Swami Chinmayananda
Swami Chinmayananda Commentary
A philosophy that comprehends the totality without fear or favour and is even true to its mission of seeking Truth, cannot afford to ignore the DESTRUCTIVE-aspect in nature. No creation is possible without being preceded by the process of destruction of its own existence as the raw material from which the created is produced. On the face of the Universe also, wherever there is “existence” it is nothing but a repetition of constant change, and change can be interpreted either in terms of constant-creation with regard to the MADE-PRODUCTS, or as a process of constant-destruction with regard to the RAW-MATERIAL that changed.
Thus, we see that in Hinduism, the daring Masters of the Aryan fold, while extolling the beauty of the Reality, indulged themselves in viewing It not only as the Omniscient-Creator, or as the Omnipotent-Sustainer, but also as the All-powerful-Devourer of all names and forms. This may look dreadful to those creeds that have not yet come to watch and analyse Life in its totality.

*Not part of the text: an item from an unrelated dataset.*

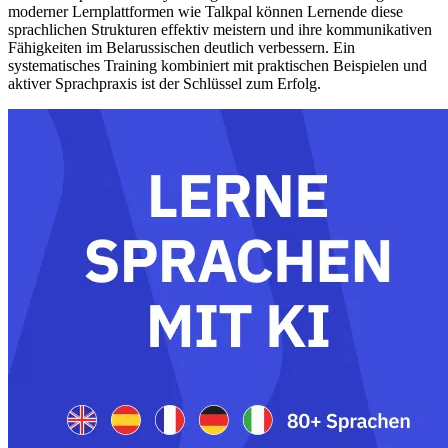
moderner Lernplattformen wie Talkpal können Lernende diese
sprachlichen Strukturen effektiv meistern und ihre kommunikativen
Fähigkeiten im Belarussischen deutlich verbessern. Ein
systematisches Training kombiniert mit praktischen Beispielen und
aktiver Sprachpraxis ist der Schlüssel zum Erfolg.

Arjuna’s words are significant. He does not see the Universal-Form itself devouring the names and forms. On the other hand, he observed that all names and forms “ENTER IN HASTE INTO THY MOUTH.” When we watch an ocean, we do not find the ocean ever rising up to absorb the waves, but the waves which have risen from the ocean, after a momentary play upon the surface, rush back to disappear into the very ocean. The multiplicity that has risen from the Totality, after its play upon the surface of Truth, must necessarily rush back in all hurry into the very Whole from which they had arisen.

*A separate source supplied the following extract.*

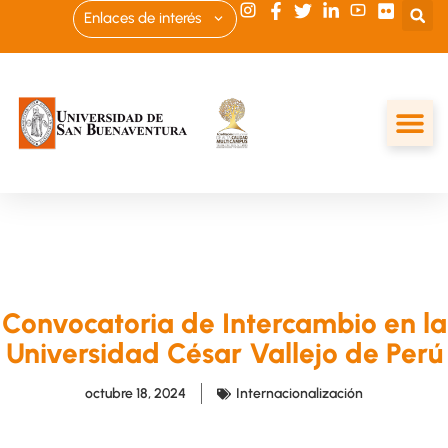
Enlaces de interés
Convocatoria de Intercambio en la
Universidad César Vallejo de Perú
octubre 18, 2024
Internacionalización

Arjuna watches “ALL THE SONS OF DHRITARASHTRA, THE HOSTS OF KINGS, BHISHMA, DRONA, KARNA, THE SON OF A CHARIOTEER, ALONG WITH THE WARRIOR CHIEFTAINS OF OURS” entering precipitately into the yawning mouth of the Principle of Destruction in nature. This not only frightens Arjuna and unnerves him, but also gives him a confidence to look ahead — in spite of the fact that in numerical strength, in supplies, and in technicians, his own army was much inferior to the mighty forces of the Kurus. The Vision which he saw, was in fact a peep into the future. In the Vishwaroopa, when the Lord expresses Himself as the entire world of phenomena, a conception of oneness arises in which not only space shrinks, but even Time becomes an object-of-observation.
It is no wonder, therefore, that Arjuna saw in that picture THE PAST MERGING WITH THE PRESENT AND MOVING FORWARD TO MINGLE WITH THE ENTIRE FUTURE. When I have the entire Geeta-book before me, I can read either the preceding two pages or can skip over them and read the third page ahead or, according to my will and desire, continue reading this very same page. Similarly, when the whole Universe is brought at once within the compass of Arjuna’s vision, he could see herein at one gaze “ALL THE HERE AND THE THERE, AND THE EVERYWHERE” — so too THE PAST, THE PRESENT AND THE FUTURE. The modern scientists also have now come to realise and accept that Time and Space are one and the same, and they are each expressed in terms of the other.
The seekers of Truth, themselves truthful, were not all all afraid if their enquiry took them to the aspect of the terrible in the Truth. The world is a combination of the beautiful and the ugly, the good and the bad, the soft and the hard, the sweet and the bitter. God, the Lord, has Himself become all these, and therefore, no adoration of the Lord, or estimate of the Reality, will be complete, if, according to our taste, we recognise only the beautiful, the good, the soft, and the sweet aspects of Him. An unprejudiced and detached mind will have to recognise Him as the ugly and the bad, the hard and the bitter also. That philosophy alone is complete which points out that the Supreme is, in fact, in Its Absolute Nature, beyond all these qualities.
In a purely scientific approach, therefore, Arjuna is made to express all the details, even if they be blood-curdling and gruesome. No doubt, the Geeta has its own sense of realism. The mouth of death is described here with all faithfulness as “TERRIBLE WITH TUSKS,” “FEARFUL TO BEHOLD.”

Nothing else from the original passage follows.